第78話 天才と武闘大会 五日目・夜


 戸を叩く。

 顔を出したのは副ギルだった。


「入れ」


 彼に促され、部屋へと入ると私たちを呼び出した本人である、ギルドマスターがそこにいた。


「突然お呼び出しいたしまして、すみません」

「まあ座れや」


 2人に勧められて、アサシンと椅子に座る。

 お茶と茶菓子が出された。


「ったく、普通は望んでも一生ルーと話せないやつばかりだってのに。一か月も経たないうちに四度もこうして茶を出してもらえるなんてな。運がいいんだか、悪いんだか」


 副ギルが場を和ませるためか、軽い感じで言う。ルーと呼ばれたギルドマスターは、私たちに茶菓子を勧めた。


「私のお気に入りの菓子なのですが。どうぞ」


 とても美味しい。

 とりあえず一つだけと思い食べたのに、手が止まらない。アサシンも黙々と食べた。


「気に入っていただけたようで幸いです」


 自身もお茶を飲んで息を吐くと、頭を下げた。


「まずクレアさんには、感謝を。あなたのおかげで市民に怪我なく済ませられました。ありがとうございます」

「本当に助かった」


 菓子に伸びていた手が嫌でも止まる。

 お茶で口の中を流して、顔を上げるように言った。


「自分や友人の身を守る意味もあったし、当然のことをしたまでよっ。お願いだから、普通にしてちょうだい」


 2人の意志は固く、一度では聞いてくれなかったが、何度も言うとようやく上げてくれた。

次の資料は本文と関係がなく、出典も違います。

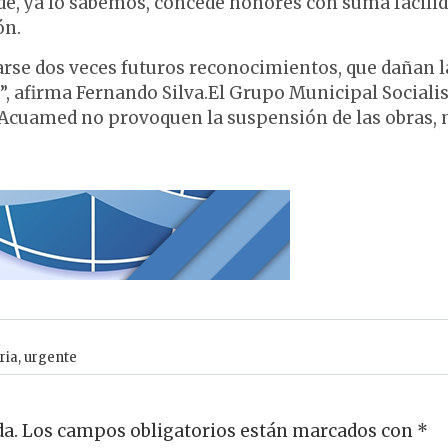
alde, ya lo sabemos, concede honores con suma facilid
ón.
rse dos veces futuros reconocimientos, que dañan l
”, afirma Fernando Silva.El Grupo Municipal Sociali
a Acuamed no provoquen la suspensión de las obras,
ria
,
urgente
da.
Los campos obligatorios están marcados con
*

「それよりも……ルカウィズルルディさん、だっけ? あのエルフ様はどう??」


 試合終了後、係員と回復師が囲み、救命を行っていた。

 最悪の事態もありうる有様であったので、心配していたのだ。


「ルーカスなら一命をとりとめました。未だ予断は許されませんが」

「そう、とりあえずは無事なのね」


 今後どうなるかは分からないが。あの場で死ななかったと聞けただけでも少し気が楽になる。


「愚弟を気にかけていただき、ありがとうございます」


 また頭を下げるギルドマスターに慌てた。


「だから、頭をっ……ん、愚弟? え、兄弟なの??」

「ええ、ルーカス。ルカウィズルルディは弟です」

「お? なんだ、知らなかったのか?」


 2人に見つめられて、のけ反る。

 知っていて当然のことを聞いてしまったようだ。


「申し訳ないのだけれど。私、とんでもないほどに世間知らずなのよ」

「世間知らず、か。まあ兄弟といっても、人間の言うところのそれとは違う」

「エルフ族は世界樹の根から生まれます。なので皆等しく世界樹の子。家族であり兄弟なのです」


 木から生まれる種族。

 老いも若きも、皆兄弟。ちょっと突飛すぎて、理解が追い付かない。


 ――異世界だし、そういうこともあるよねー。


 現実逃避をしつつ、何とか飲み込んだ。ギルドマスターは仕切り直すかのように軽く咳払いをする。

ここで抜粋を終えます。